Could we help reduce the startling number of suicides in the United States, with an app? According to CDC.gov, 41,149 die by suicide per year — nearly 113 each day — and yet nearly half of those who die by suicide have visited a primary care provider in the month prior to their death. All providers and physicians must be able to recognize suicide risks and warnings.
A new app, Suicide Safe, was recently released by the United States Substance Abuse and Mental Health Services Administration (SAMHSA), part of the U.S. Department of Health and Human Services (HHS).The app is free for download on iOS and Android devices.
Geared towards providers, Suicide Safe helps teach providers and their families about discussing suicidal ideation, with conversation starters.
The app also provides a referral finding tool that can use your device’s current location, plugging the provider in with community resources. This includes crisis phone numbers, downloadable patient materials, and finding behavioral health clinics in the area.
The app features the SAFE-T five-step approach in assessing a patient’s suicide risk, including risk assessment measures and guidance on how to handle active suicidal ideation.
The app provides one interactive sample case study. Though this version only has one case — promising more in future releases — it’s quite comprehensive, discussing initial encounters and follow-up discussions with a patient who is reluctant to seek care.
The downside, of course, is that there’s quite a lot of text to wade through — more than would be acceptable in a typical app. As a result, it feels like you’re reading a textbook more than using an app that takes full advantage of the interactivity that apps could provide.

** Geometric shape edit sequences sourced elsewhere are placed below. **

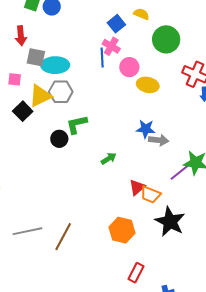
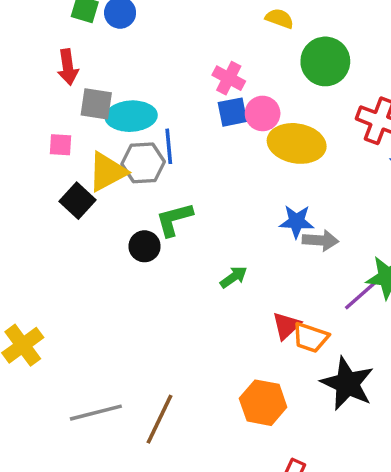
blue square: (116, 24) -> (232, 112), moved, turned 30
blue line: (102, 57) -> (169, 146), moved
yellow ellipse: (148, 85) -> (297, 143), size x1.4

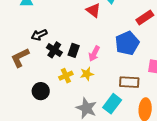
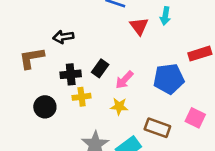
black cross: (54, 50) -> (71, 74), moved, turned 35
yellow star: (87, 74) -> (119, 106), moved

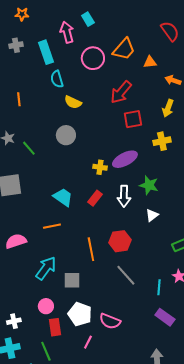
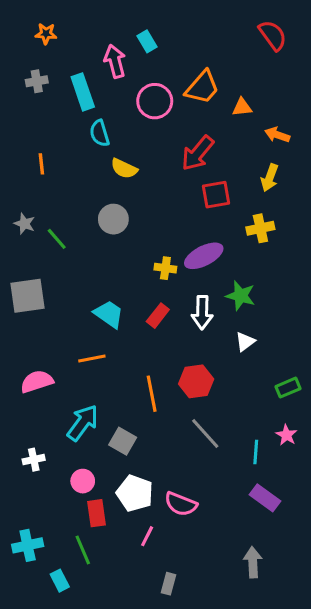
red semicircle: (170, 31) -> (273, 35), moved
gray square: (72, 280) -> (123, 441), turned 30
white cross: (14, 321) -> (34, 460), moved

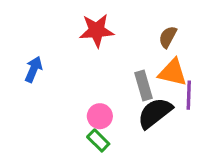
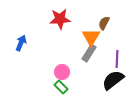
orange triangle: (173, 73) -> (91, 37), moved, turned 48
gray rectangle: (143, 85) -> (89, 53), turned 48
black semicircle: (155, 113) -> (113, 80), moved

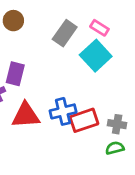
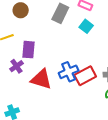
cyan square: (96, 56) -> (86, 26), size x0.6
red triangle: (26, 115) -> (41, 79), turned 30

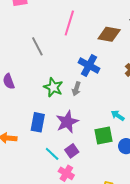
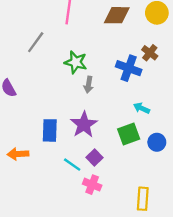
gray line: (37, 46) -> (36, 42), turned 72
blue cross: (89, 66) -> (129, 68), moved
green star: (53, 87) -> (76, 62), moved

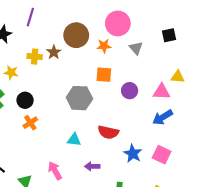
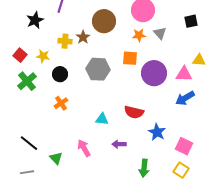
orange star: (104, 46) -> (139, 35), moved
purple circle: (130, 91) -> (154, 73), size x1.6
gray hexagon: (79, 98) -> (98, 69), moved
black circle: (25, 100) -> (60, 74), moved
pink square: (162, 155) -> (184, 146), moved

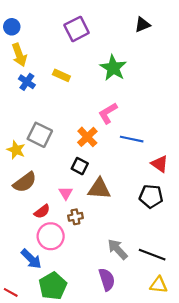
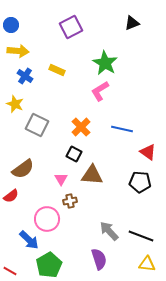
yellow arrow: (19, 55) -> (18, 51), turned -65
pink L-shape: (108, 113) -> (100, 91), moved
yellow star: (16, 150) -> (15, 104), moved
red semicircle: (42, 211) -> (11, 196), moved

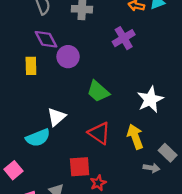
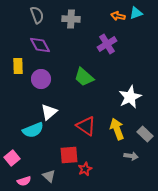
purple circle: (68, 57) -> (41, 79), moved
yellow rectangle: (31, 66) -> (18, 66), moved
green trapezoid: (98, 91) -> (84, 77), moved
gray rectangle: (168, 153) -> (145, 134), moved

This is a shame, as this could have been an excellent opportunity to teach good diagnosis and interview skills. Using a more interactive approach, such as that found in interactive text adventure games, could have not only demonstrated the complexity of suicide risk assessment, but allow users to actively practice their skills.
What could be better: user interface
The user interface, while fairly basic, is at least pleasing to look at. It’s very clear from the outset that this is a non-native user interface. First, the app does not obey font settings in Android, so if you have poor eyesight, this app will not accommodate users with such disabilities. Second, the app does away with scroll bars. And third, the app’s interface isn’t as responsive to taps as other apps.

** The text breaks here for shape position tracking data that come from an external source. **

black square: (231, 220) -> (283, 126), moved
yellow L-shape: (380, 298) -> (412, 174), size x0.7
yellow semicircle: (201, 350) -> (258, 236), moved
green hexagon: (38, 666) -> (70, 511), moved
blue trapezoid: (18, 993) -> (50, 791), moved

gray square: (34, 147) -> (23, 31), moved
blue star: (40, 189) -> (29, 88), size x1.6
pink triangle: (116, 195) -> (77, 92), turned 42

Also could-be-better: offline connectivity
Much of the app still works offline. However, when it comes to finding behavioral health clinics and accessing externally-linked resources, the app complains that there is no Internet connection.
This mirrors the design pattern of poor implementation in apps that require connections. Thus, the app cannot fully function if used in a rural area or deep in a hospital with poor connectivity.
- Very detailed, thorough information on risk assessments
- Compelling patient case — although only one currently available
- Links to external community and downloadable resources
- Non-native UI means that interface more cumbersome to use and works in unexpected ways.
- Community resources and search not available offline.
Decent resource for providers who are new to suicide risk assessment, although it feels more like a repackaged mobile website.
- Overall Score
- User Interface
While aesthetically appropriate for the content, the app’s non-native UI means that the interface is more cumbersome to use, works in unexpected ways, and does not obey system user interface settings.
- Multimedia Usage
No multimedia is provided. The app is very text-heavy with little interactivity.
The application is free to download to the public.
- Real World Applicability
For those who need to learn suicide risk assessment — a critical assessment in emergency and urgent care psychiatry — this provides a decent refresher.